Augmented Reality im Bauwesen – BIM und Augmented Reality vereinen 

Augmented Reality kann im Zusammenhang mit BIM Daten einen erheblichen Mehrwert im Bauwesen schaffen. 

In einer Ära, in der Technologie unsere täglichen Arbeitsabläufe verändert, hat das Bauwesen eine bemerkenswerte Transformation durchlaufen. Eine der innovativsten Entwicklungen in diesem Bereich ist die Integration von Augmented Reality (AR) in das Building Information Modeling (BIM). Diese Fusion verspricht nicht nur, die Effizienz und Genauigkeit von Bauprojekten zu verbessern, sondern auch die Art und Weise, wie wir Bauwerke entwerfen, planen und bauen, zu revolutionieren.

Schon bevor der Bau begonnen hat, kann das digitale 3D-Modell von Gebäuden und Infrastruktur direkt vor Ort visualisiert werden. Während des Bauprozesses kann immer wieder der ist-Zustand mit dem Soll-Zustand abgeglichen und potenzielle Fehler frühzeitig erkannt und behoben werden,  bevor teure Änderungen während der Bauphase erforderlich werden. Darüber hinaus ermöglicht AR eine immersive Erfahrung, die es den Benutzern ermöglicht, sich besser in das endgültige Gebäude hineinzuversetzen und ein besseres Verständnis für das Projekt zu entwickeln.

Die Integration von AR in BIM erweitert diese Möglichkeiten noch weiter. BIM ist ein digitaler 3D-Modellierungsprozess, der es den Benutzern ermöglicht, alle relevanten Informationen über ein Bauprojekt zu erfassen, zu verwalten und zu teilen. Indem AR in dieses Modell integriert wird, können Benutzer nicht nur das Modell betrachten, sondern auch interagieren und Informationen in Echtzeit abrufen. 

Ein Beispiel für die Anwendung von BIM und AR ist die Überlagerung von digitalen Bauplänen auf der Baustelle. Anstatt sich auf Papierpläne oder Computerbildschirme zu verlassen, können Bauarbeiter AR-Brillen oder mobile Geräte verwenden, um das BIM-Modell direkt auf der Baustelle anzuzeigen. Dies ermöglicht es ihnen, genau zu sehen, wo jedes Bauteil platziert werden soll, was zu einer präziseren Ausführung und einer schnelleren Fertigstellung des Projekts führt.
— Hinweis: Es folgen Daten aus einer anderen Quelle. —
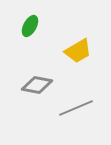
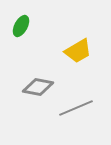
green ellipse: moved 9 px left
gray diamond: moved 1 px right, 2 px down
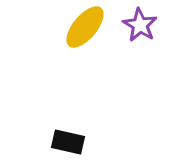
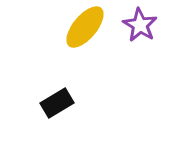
black rectangle: moved 11 px left, 39 px up; rotated 44 degrees counterclockwise
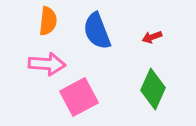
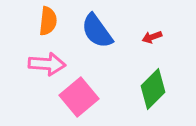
blue semicircle: rotated 15 degrees counterclockwise
green diamond: rotated 21 degrees clockwise
pink square: rotated 12 degrees counterclockwise
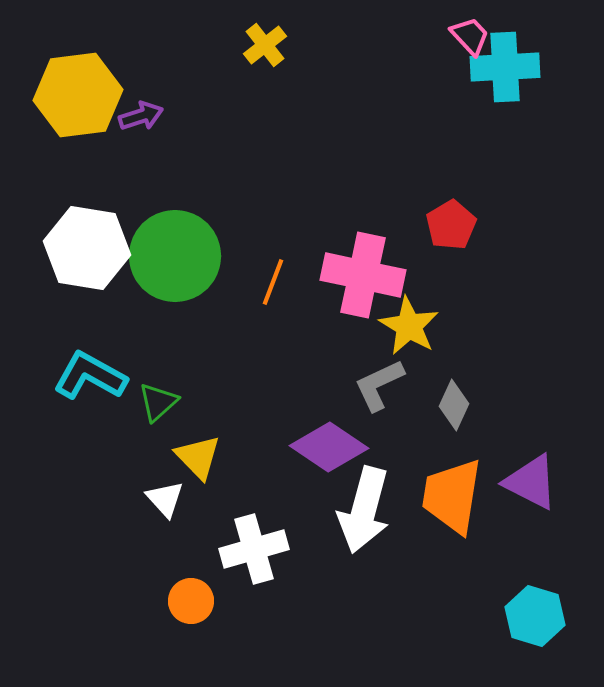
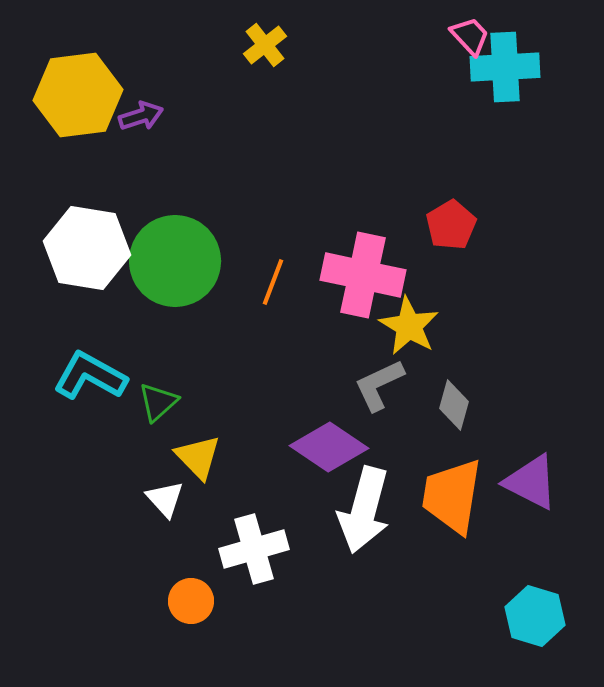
green circle: moved 5 px down
gray diamond: rotated 9 degrees counterclockwise
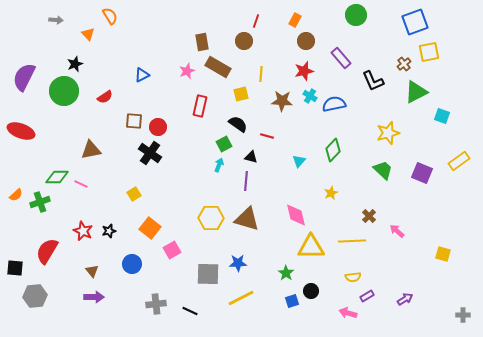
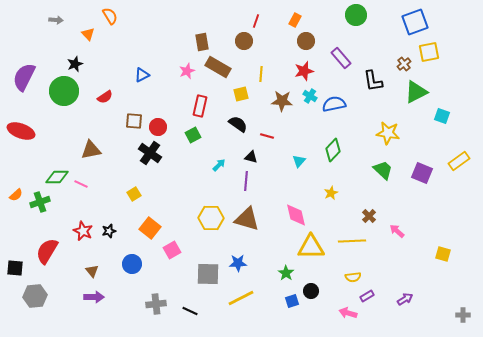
black L-shape at (373, 81): rotated 15 degrees clockwise
yellow star at (388, 133): rotated 25 degrees clockwise
green square at (224, 144): moved 31 px left, 9 px up
cyan arrow at (219, 165): rotated 24 degrees clockwise
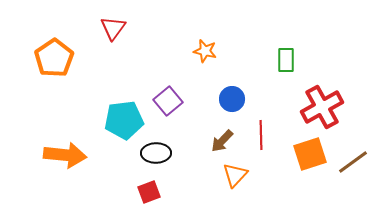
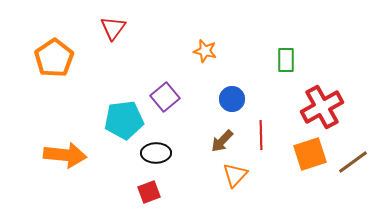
purple square: moved 3 px left, 4 px up
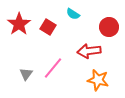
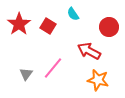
cyan semicircle: rotated 24 degrees clockwise
red square: moved 1 px up
red arrow: rotated 35 degrees clockwise
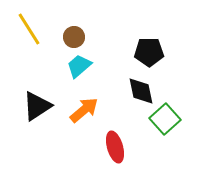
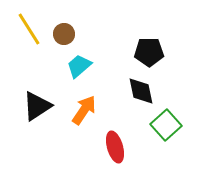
brown circle: moved 10 px left, 3 px up
orange arrow: rotated 16 degrees counterclockwise
green square: moved 1 px right, 6 px down
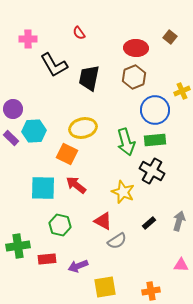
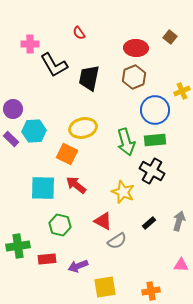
pink cross: moved 2 px right, 5 px down
purple rectangle: moved 1 px down
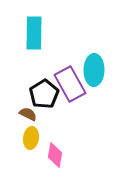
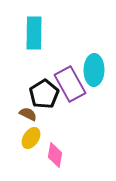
yellow ellipse: rotated 25 degrees clockwise
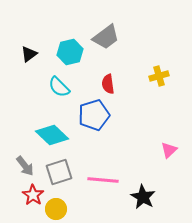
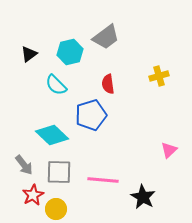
cyan semicircle: moved 3 px left, 2 px up
blue pentagon: moved 3 px left
gray arrow: moved 1 px left, 1 px up
gray square: rotated 20 degrees clockwise
red star: rotated 10 degrees clockwise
Ein Ticket-System ist implementiert und gibt den Beteiligten Informationen und Aufgaben, die pose- und lagerichtig dem Modell anheften. Diese können sowohl auf dem Grundriss, als auch in AR sichtbar sein. So weiß die zuständige Person immer, an welcher Stelle sie arbeiten muss. 

Des Weiteren kann eine Chronologie festgehalten werden um den Baufortschritt bestmöglich zu dokumentieren. 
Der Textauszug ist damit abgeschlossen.